Eugenio era un Segundo Nombre. Concretamente, era Segundo Nombre en Miguel Eugenio. A Eugenio le gustaban las motocicletas, las representaciones teatrales y el olor que emana de las panaderías. Pero al igual que muchos otros Segundos Nombres, se sentía con frecuencia despreciado y tenido en poca consideración respecto a sus conciudadanos los Primeros Nombres. La mayoría de Segundos Nombres eran ignorados en casi todas las facetas de la vida social. Eran considerados un lastre, un peaje impuesto por tradiciones familiares y pretenciosos homenajes. Figuraban a efectos legales en los documentos de identidad, sí. Pero en la práctica, estaban mayoritariamente apartados del uso cotidiano. A lo más que podían aspirar era a formar parte, parcialmente, de algún nombre abreviado, como Juanra, Chema, o Josemi; circunstancia que suponía al menos un consuelo ante el habitual ninguneo que solían padecer los Segundos Nombres. Aunque lo cierto era que se trataba de una concesión reservada tan solo a unos cuantos afortunados y, por supuesto, sin reconocimiento oficial alguno.

¿Y cómo explicar el retorcido criterio por el que un Juan podía ser Primer Nombre en Juan Antonio, pero otro Juan tenía que conformarse con ser Segundo Nombre en Pedro Juan? A pesar de ser una situación sostenida desde tiempos inmemoriales, no se había producido todavía un debate importante en la sociedad. Sufrían una opresión silenciosa, un repudio normalizado. Ésta y otras cuestiones relacionadas las discutía a menudo Eugenio con Lucía, a la que había conocido en un grupo de apoyo clandestino.
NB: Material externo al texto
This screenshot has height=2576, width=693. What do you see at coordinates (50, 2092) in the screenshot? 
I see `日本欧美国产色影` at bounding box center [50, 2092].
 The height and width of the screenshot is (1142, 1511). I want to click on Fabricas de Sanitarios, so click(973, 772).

Lucía era Segundo Nombre en Ana Lucía, y le gustaba la alquimia, los colores cálidos del cielo durante el ocaso y los libros sobre expediciones espaciales. A menudo fantaseaban con poner fin al menoscabo injustificado del que estaban siendo víctimas. Al principio, casi como una broma, imaginaban rocambolescos planes que, sin llegar a pasar de la exposición teórica, les permitían al menos mantener una esperanza de cambio para el futuro. Pero poco a poco, a fuerza de repetírsela, en sus cabezas fue ganando espacio la idea de trazar un plan viable que diese fin al intrascendente estatus que los subyugaba. Y llegó el día en el que dejaron de pensárselo. Robaron una moto y se propusieron huir de la ciudad llevando lo justo para iniciar una nueva etapa.

Sabían que no sería sencillo abandonar el sistema tan rápidamente. Un agente de policía los persiguió con insistencia durante su intento de fuga. Pero Eugenio y Lucía lo habían previsto y lograron darle esquinazo lanzándole una bomba de empatía. Un artefacto que había fabricado Lucía a base de condensar la esencia estigmática de todos los Segundos Nombres a los que conocía. Nada se supo jamás de los fugitivos. Pero desde aquel día, en Ciudad Onomástica comenzó a escucharse  con creciente presencia una voz que no se había escuchado antes. Era la indignación de los Segundos Nombres.